=== WHAT THIS TASK INVOLVES ===
Below are the records; give again exactly the lines from the one containing "Stavebniny Krajn" through the one containing "Ego-Riser gehören mittlerweile", leaving out pictures.

○ ○ ○ ○ ○ ○ ○

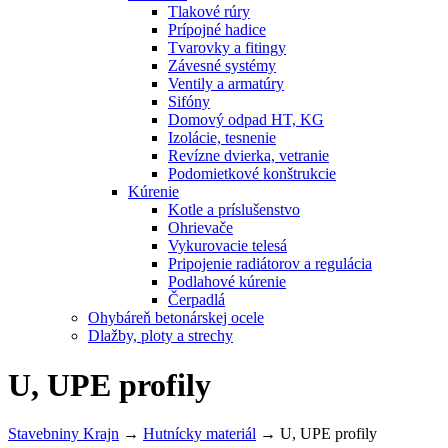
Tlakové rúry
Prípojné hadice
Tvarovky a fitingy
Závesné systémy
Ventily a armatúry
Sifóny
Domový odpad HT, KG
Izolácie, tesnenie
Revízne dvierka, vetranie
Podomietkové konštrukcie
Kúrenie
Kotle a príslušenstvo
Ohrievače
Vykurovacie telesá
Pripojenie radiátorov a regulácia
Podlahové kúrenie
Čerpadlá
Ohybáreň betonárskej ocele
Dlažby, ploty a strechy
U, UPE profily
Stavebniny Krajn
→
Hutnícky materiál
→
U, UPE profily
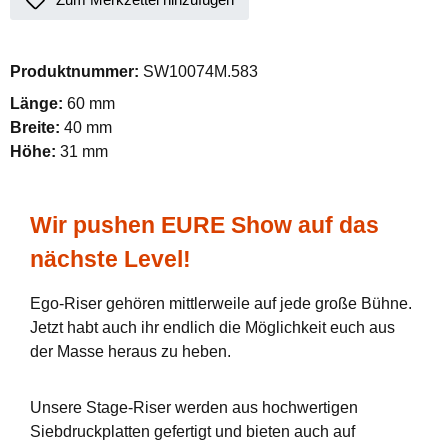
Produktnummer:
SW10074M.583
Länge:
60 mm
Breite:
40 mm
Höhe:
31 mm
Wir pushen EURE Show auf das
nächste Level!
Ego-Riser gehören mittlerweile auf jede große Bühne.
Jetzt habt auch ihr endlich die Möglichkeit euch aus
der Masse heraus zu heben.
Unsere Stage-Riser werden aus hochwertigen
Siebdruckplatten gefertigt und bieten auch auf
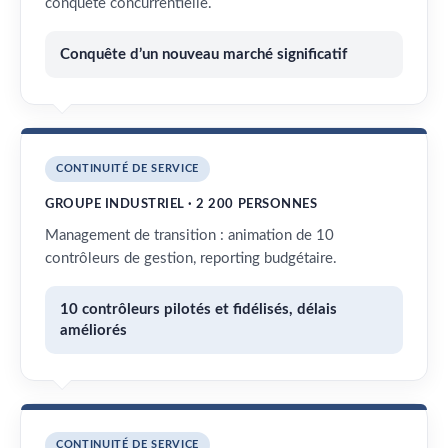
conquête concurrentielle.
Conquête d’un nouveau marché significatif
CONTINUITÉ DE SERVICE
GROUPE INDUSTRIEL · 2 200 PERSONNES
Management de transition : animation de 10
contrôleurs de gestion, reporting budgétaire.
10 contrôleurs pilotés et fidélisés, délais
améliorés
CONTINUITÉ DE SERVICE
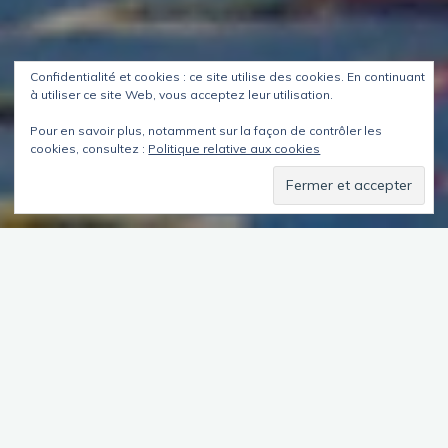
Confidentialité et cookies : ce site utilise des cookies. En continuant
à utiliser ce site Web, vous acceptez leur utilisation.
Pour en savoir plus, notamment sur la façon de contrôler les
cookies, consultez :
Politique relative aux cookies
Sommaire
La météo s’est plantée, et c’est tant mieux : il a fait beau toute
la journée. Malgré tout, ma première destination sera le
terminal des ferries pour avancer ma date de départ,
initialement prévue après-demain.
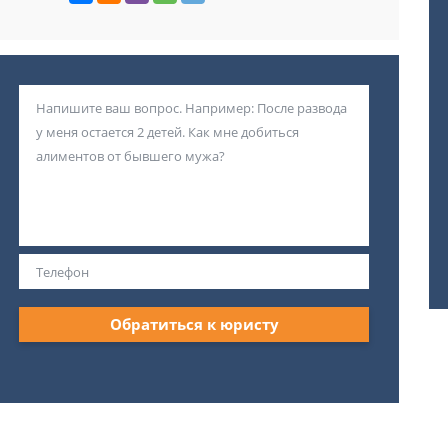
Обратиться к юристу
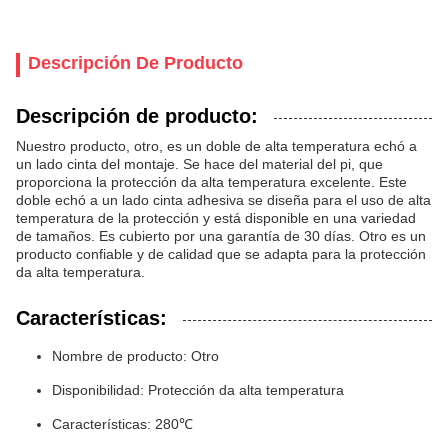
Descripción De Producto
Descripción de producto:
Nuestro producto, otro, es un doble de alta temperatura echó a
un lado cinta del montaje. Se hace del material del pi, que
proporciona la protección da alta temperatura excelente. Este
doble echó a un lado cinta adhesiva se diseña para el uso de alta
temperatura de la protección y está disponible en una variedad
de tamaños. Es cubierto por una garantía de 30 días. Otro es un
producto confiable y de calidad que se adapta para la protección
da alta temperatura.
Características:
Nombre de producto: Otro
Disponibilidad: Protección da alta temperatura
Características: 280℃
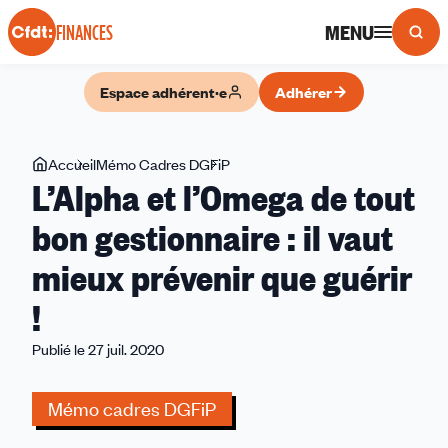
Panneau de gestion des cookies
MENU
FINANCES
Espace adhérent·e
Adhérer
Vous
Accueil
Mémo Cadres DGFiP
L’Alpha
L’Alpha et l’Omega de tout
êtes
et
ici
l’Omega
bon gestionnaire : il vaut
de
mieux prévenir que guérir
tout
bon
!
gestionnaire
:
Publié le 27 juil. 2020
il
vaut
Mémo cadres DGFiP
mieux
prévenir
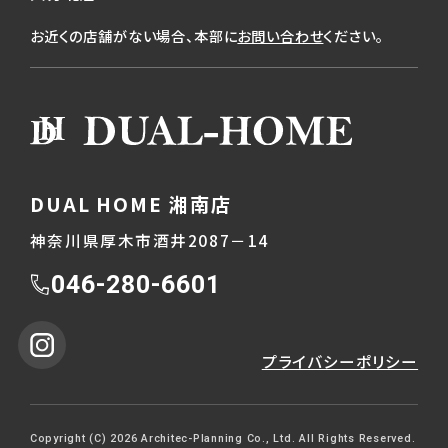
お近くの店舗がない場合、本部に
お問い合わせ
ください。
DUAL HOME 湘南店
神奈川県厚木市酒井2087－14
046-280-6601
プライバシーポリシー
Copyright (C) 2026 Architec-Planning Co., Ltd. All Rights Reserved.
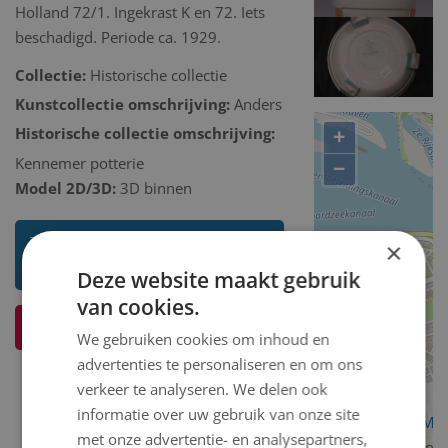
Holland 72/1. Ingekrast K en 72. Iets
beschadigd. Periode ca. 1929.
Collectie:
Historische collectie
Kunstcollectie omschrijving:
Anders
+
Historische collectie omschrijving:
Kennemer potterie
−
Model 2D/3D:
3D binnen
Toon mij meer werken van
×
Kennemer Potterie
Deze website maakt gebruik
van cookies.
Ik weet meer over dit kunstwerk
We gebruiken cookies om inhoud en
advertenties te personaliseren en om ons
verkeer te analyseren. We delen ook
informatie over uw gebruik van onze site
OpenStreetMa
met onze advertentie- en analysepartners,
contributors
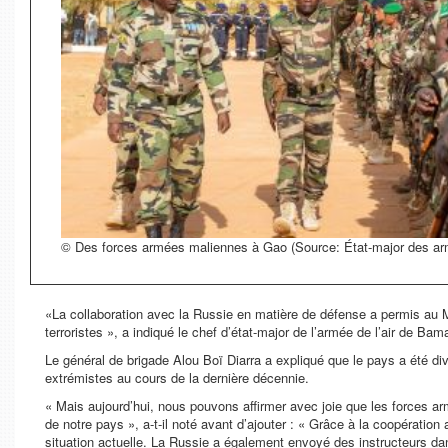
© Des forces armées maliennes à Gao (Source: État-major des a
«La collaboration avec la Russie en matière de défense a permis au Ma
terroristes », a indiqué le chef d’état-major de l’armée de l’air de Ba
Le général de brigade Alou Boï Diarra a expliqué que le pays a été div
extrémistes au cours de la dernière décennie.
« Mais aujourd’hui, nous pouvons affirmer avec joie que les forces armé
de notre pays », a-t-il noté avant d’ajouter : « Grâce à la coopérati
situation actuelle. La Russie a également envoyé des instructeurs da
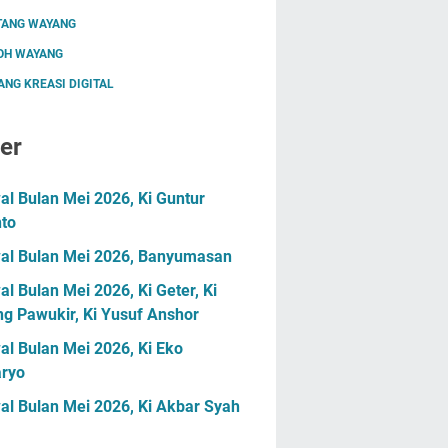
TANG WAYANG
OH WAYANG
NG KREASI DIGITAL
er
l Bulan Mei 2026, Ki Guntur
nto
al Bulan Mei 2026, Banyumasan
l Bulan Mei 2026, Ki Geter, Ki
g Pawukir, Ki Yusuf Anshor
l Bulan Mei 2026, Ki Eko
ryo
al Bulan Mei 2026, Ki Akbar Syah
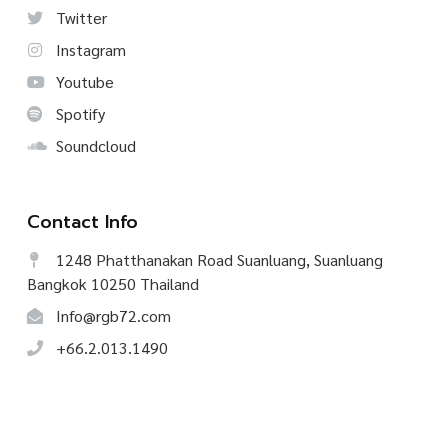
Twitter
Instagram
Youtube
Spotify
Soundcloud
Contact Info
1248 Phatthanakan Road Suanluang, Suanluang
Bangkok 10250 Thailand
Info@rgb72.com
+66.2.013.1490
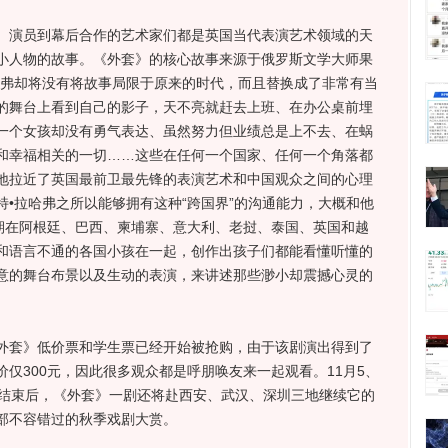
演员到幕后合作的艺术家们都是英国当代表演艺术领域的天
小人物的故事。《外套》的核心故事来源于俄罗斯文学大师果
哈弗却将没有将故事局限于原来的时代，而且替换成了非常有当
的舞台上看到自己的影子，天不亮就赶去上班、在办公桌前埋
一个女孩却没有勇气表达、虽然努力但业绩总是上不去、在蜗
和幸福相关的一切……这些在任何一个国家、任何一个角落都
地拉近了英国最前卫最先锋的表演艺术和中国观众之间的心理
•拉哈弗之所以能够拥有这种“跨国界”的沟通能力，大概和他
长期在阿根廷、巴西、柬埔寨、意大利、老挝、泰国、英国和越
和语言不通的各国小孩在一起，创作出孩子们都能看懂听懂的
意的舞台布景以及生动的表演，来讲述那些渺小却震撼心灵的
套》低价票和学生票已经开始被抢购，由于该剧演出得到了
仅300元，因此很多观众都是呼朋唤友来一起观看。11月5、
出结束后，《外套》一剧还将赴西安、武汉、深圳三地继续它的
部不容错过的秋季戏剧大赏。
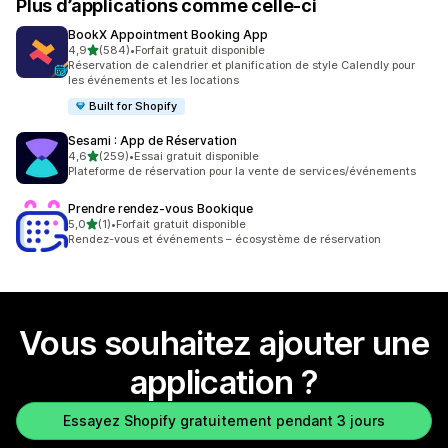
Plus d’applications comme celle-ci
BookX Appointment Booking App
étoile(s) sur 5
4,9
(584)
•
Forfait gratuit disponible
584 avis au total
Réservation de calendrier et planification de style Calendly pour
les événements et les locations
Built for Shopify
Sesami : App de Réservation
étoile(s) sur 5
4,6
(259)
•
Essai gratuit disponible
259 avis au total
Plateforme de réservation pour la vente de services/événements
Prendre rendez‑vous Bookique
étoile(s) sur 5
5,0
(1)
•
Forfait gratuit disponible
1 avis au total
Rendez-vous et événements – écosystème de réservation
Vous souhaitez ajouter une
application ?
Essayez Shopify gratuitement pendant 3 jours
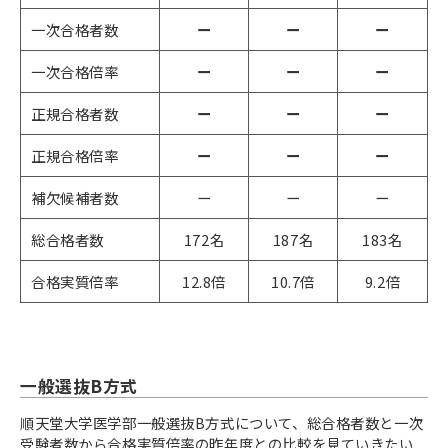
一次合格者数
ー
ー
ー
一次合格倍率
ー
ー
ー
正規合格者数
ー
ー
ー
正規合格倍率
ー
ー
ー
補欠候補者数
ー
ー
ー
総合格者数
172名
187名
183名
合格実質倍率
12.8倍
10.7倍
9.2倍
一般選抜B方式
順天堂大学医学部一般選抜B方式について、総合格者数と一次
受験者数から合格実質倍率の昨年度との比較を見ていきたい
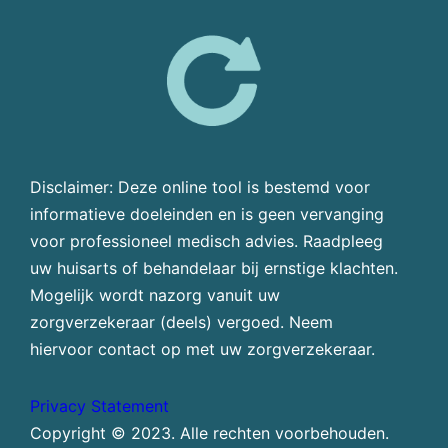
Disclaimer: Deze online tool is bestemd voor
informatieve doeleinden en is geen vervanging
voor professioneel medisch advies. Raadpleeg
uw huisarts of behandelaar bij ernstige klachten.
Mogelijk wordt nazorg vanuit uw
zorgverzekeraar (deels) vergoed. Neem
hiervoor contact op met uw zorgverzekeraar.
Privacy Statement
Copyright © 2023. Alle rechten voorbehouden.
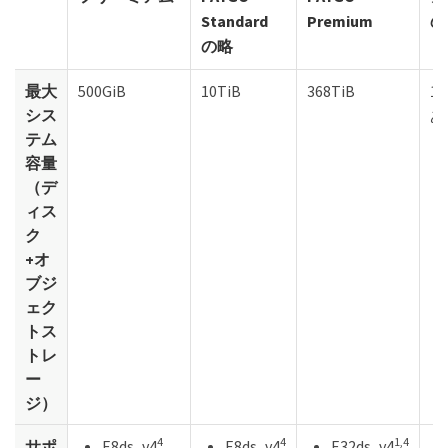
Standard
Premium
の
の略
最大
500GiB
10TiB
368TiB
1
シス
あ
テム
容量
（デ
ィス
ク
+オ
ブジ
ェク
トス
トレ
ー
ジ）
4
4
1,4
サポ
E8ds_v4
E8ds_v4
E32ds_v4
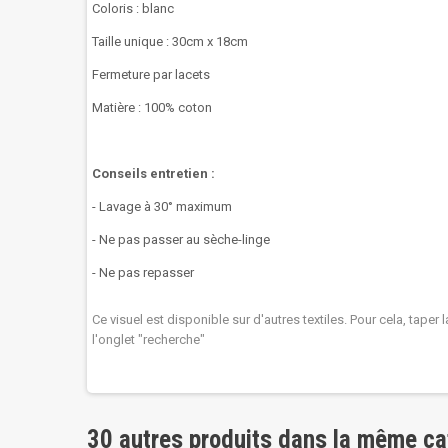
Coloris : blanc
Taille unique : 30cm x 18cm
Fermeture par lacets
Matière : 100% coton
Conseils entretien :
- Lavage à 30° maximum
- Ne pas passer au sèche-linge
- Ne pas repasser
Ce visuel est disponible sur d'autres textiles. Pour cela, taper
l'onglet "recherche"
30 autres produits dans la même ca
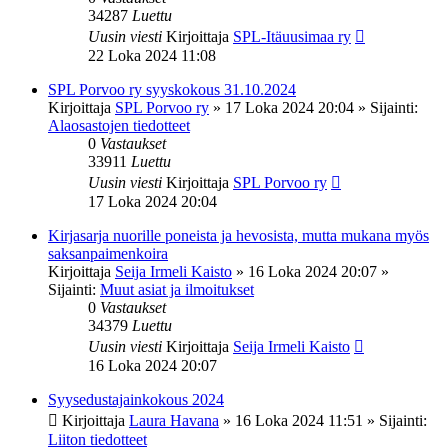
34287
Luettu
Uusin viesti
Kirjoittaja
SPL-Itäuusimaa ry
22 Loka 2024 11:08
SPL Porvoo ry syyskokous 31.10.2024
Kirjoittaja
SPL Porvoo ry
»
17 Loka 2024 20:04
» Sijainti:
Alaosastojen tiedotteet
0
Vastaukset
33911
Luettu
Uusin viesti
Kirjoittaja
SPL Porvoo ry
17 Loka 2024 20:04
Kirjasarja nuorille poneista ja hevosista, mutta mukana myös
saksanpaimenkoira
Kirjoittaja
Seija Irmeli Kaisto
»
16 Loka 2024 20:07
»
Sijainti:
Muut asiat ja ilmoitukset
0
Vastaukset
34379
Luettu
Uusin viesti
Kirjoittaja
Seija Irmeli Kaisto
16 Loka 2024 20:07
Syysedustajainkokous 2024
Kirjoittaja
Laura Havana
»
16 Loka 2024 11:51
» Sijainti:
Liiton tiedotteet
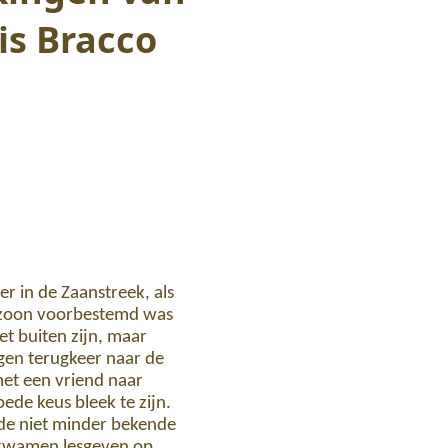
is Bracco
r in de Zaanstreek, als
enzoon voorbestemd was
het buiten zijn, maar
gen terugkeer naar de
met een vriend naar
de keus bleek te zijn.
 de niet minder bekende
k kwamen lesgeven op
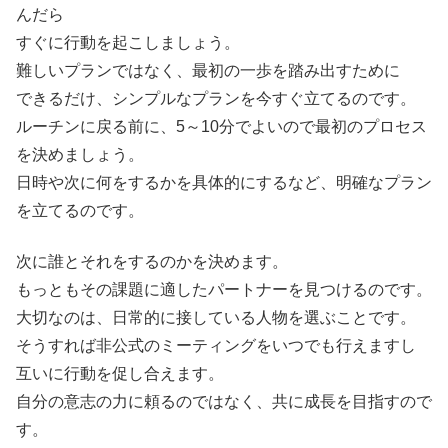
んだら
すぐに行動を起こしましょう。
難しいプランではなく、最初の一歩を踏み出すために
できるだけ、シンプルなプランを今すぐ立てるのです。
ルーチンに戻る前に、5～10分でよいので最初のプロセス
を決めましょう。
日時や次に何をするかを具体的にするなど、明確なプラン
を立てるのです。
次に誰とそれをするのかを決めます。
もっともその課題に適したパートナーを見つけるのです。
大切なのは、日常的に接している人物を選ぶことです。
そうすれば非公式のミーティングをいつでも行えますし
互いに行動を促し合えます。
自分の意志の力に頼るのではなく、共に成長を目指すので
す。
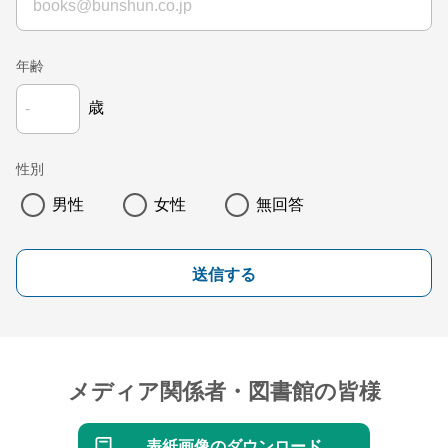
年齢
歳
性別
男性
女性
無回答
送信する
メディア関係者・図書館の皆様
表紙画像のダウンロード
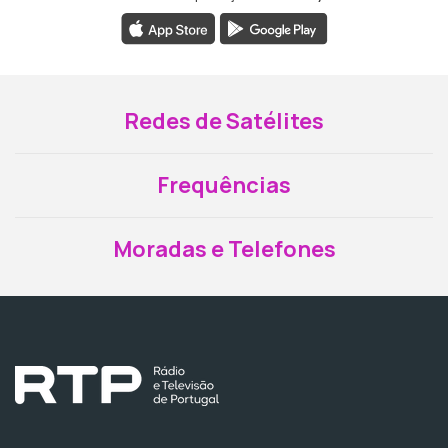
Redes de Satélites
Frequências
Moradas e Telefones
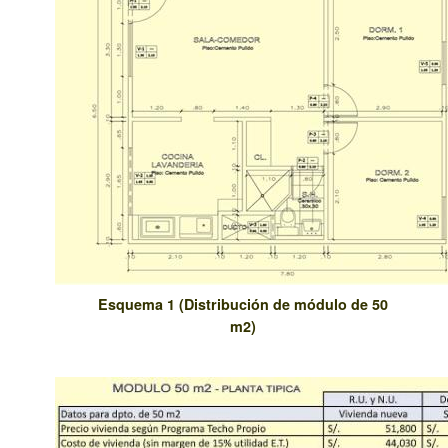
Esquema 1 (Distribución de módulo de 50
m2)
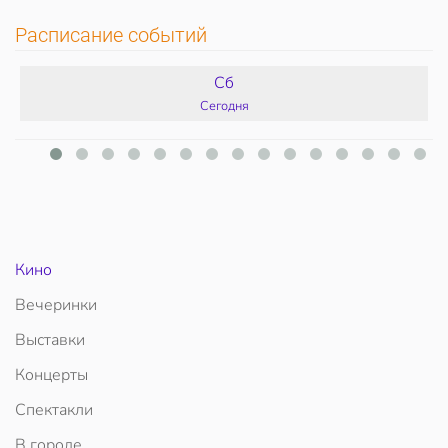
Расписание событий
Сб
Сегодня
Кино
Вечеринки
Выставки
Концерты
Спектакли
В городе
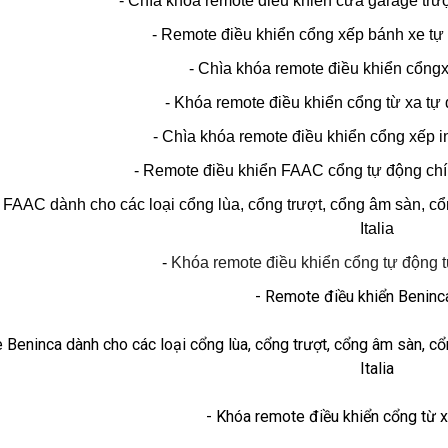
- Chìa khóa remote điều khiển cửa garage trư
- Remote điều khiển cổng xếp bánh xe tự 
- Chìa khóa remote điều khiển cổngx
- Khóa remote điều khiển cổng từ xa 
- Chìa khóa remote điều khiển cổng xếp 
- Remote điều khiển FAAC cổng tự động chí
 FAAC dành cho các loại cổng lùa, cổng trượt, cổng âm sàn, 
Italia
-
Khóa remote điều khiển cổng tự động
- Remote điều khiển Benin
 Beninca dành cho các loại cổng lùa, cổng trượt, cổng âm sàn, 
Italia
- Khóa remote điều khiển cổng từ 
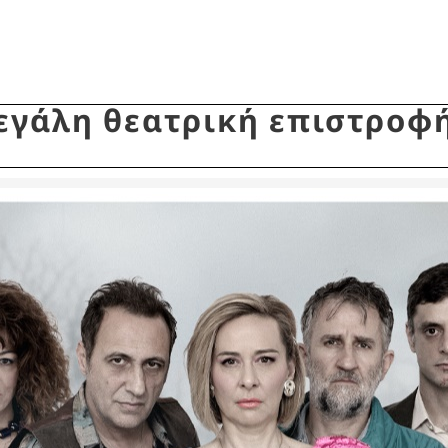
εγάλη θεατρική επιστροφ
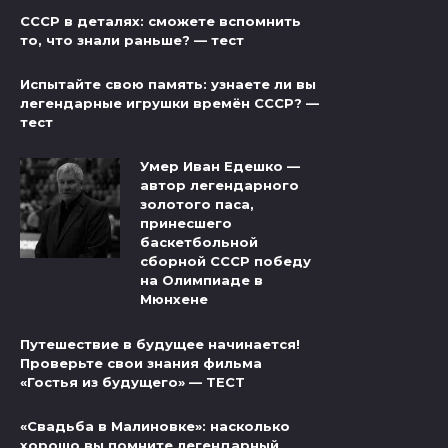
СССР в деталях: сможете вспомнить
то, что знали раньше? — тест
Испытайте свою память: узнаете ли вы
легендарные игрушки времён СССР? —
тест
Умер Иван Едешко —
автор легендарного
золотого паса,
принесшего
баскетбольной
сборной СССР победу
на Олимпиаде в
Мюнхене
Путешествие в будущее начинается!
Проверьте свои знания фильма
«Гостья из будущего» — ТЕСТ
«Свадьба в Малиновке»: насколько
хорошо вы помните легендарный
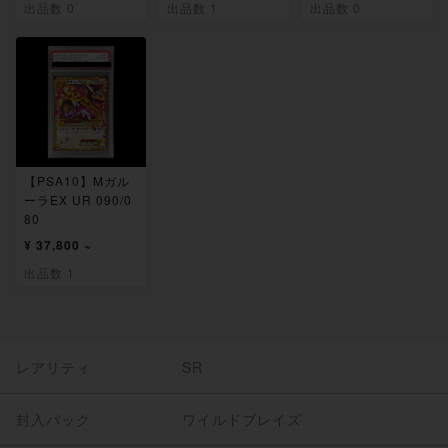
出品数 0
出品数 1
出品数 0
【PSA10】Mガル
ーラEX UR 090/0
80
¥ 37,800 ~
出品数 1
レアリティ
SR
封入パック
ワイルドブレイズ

○ ○ ○ ○ ○ ○ ○

=== ANSWER SECTION ===
Stavebniny Krajn
→
Hutnícky materiál
→
U, UPE profily
Produktnummer:
SW10074M.583
Länge:
60 mm
Breite:
40 mm
Höhe:
31 mm
Wir pushen EURE Show auf das
nächste Level!
Ego-Riser gehören mittlerweile auf jede große Bühne.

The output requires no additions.